### What to do
Copy the records below exactly, starting at the line that contains "Total Test Included" and ending at the line that contains "The Periodic Table of Elements III"; leave out any pictures.

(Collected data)
——————

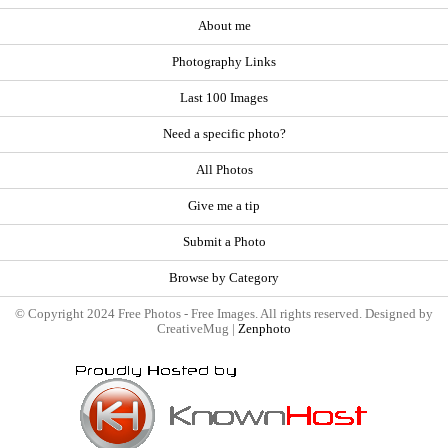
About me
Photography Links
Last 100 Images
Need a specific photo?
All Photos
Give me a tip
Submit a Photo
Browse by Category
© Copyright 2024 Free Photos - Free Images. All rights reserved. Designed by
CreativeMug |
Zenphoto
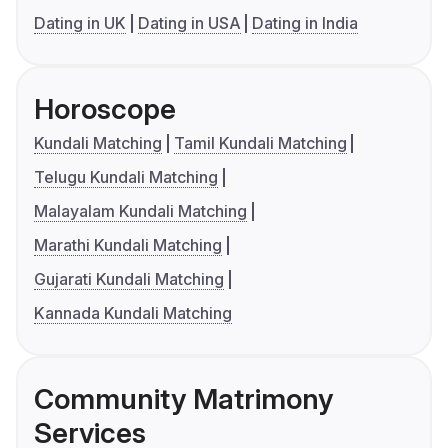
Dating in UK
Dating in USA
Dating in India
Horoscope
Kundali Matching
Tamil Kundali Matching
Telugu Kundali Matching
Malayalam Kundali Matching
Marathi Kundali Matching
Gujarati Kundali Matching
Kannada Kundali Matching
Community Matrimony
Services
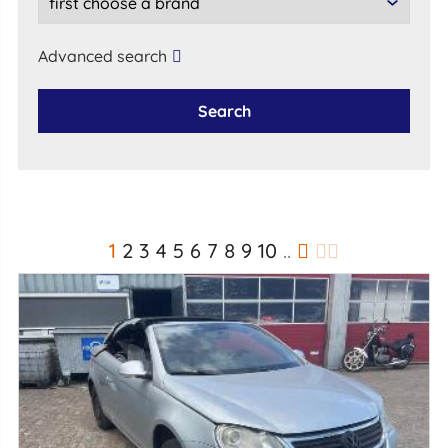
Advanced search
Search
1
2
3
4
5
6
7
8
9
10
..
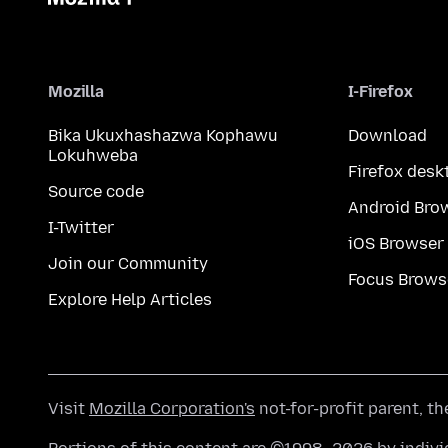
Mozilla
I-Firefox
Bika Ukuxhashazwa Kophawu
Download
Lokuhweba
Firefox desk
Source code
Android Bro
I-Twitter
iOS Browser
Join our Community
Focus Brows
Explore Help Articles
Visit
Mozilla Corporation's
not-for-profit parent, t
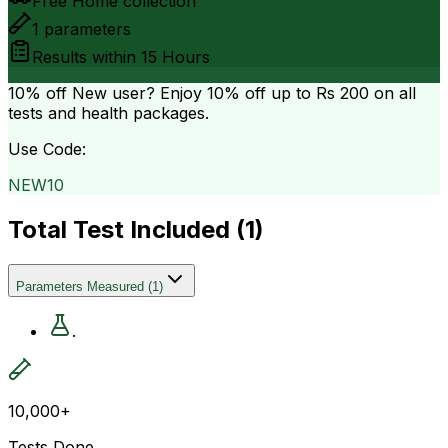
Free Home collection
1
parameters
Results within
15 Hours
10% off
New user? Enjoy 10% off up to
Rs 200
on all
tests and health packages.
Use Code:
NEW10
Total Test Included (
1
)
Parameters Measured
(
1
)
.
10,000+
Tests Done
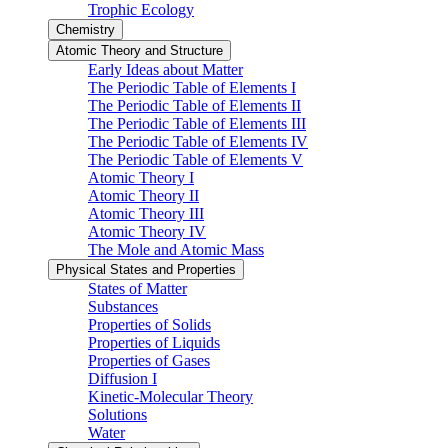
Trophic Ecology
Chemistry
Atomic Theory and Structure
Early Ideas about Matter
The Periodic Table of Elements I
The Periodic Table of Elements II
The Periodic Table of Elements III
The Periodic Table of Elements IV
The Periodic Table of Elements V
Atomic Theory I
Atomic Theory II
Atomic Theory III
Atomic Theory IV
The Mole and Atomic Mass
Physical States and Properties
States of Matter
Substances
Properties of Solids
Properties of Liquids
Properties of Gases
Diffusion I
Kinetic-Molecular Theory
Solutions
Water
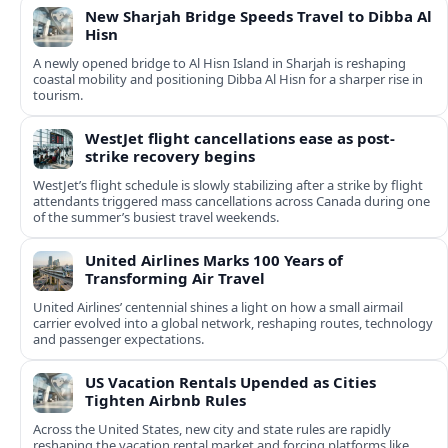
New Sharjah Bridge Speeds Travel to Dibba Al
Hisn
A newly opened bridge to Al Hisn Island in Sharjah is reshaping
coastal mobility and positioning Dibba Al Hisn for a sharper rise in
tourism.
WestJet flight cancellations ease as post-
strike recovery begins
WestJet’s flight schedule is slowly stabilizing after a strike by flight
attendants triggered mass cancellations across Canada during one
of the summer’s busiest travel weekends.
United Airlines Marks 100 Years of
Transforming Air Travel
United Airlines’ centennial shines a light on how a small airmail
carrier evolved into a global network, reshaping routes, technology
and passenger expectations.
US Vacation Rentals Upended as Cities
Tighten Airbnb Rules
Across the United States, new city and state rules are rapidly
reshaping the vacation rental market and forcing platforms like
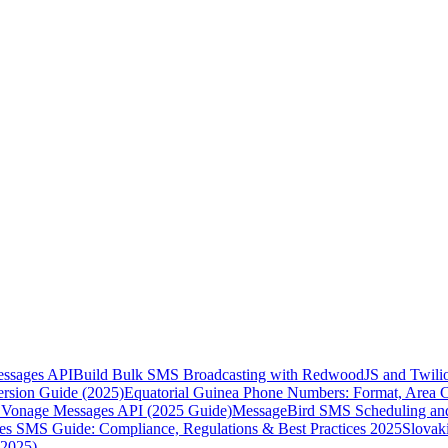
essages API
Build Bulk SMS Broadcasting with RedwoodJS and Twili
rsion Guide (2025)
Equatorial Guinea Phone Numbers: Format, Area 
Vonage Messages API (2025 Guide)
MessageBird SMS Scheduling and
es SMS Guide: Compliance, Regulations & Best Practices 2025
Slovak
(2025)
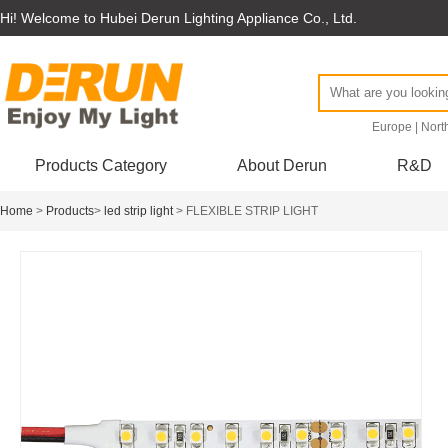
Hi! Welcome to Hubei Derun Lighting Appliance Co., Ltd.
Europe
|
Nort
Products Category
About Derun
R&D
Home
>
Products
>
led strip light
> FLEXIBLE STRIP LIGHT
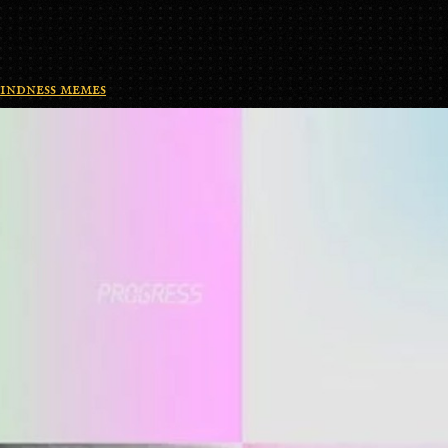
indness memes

——————

### Solution to this problem
Total Test Included (
1
)
Parameters Measured
(
1
)
.
10,000+
Tests Done
Trophic Ecology
Chemistry
Atomic Theory and Structure
Early Ideas about Matter
The Periodic Table of Elements I
The Periodic Table of Elements II
The Periodic Table of Elements III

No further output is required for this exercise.